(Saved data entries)
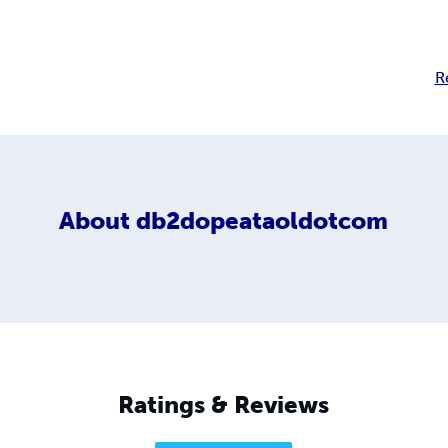
R
About
db2dopeataoldotcom
Ratings & Reviews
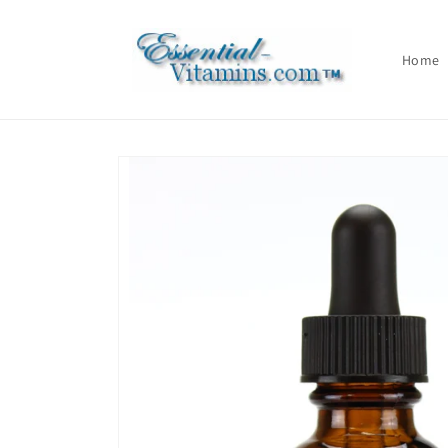
Skip to
content
Home
Skip to
product
information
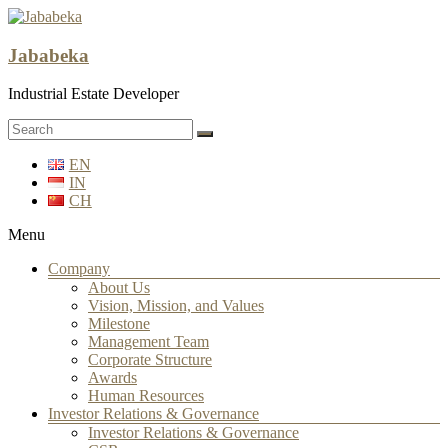
Jababeka
Industrial Estate Developer
EN
IN
CH
Menu
Company
About Us
Vision, Mission, and Values
Milestone
Management Team
Corporate Structure
Awards
Human Resources
Investor Relations & Governance
Investor Relations & Governance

### Exercise brief
Repeat each record exactly as shown above, dropping all images.

### Response to this task
R
About
db2dopeataoldotcom
Ratings & Reviews
Skip to
content
Home
Skip to
product
information
Jababeka
Industrial Estate Developer
EN
IN
CH
Menu
Company
About Us
Vision, Mission, and Values
Milestone
Management Team
Corporate Structure
Awards
Human Resources
Investor Relations & Governance
Investor Relations & Governance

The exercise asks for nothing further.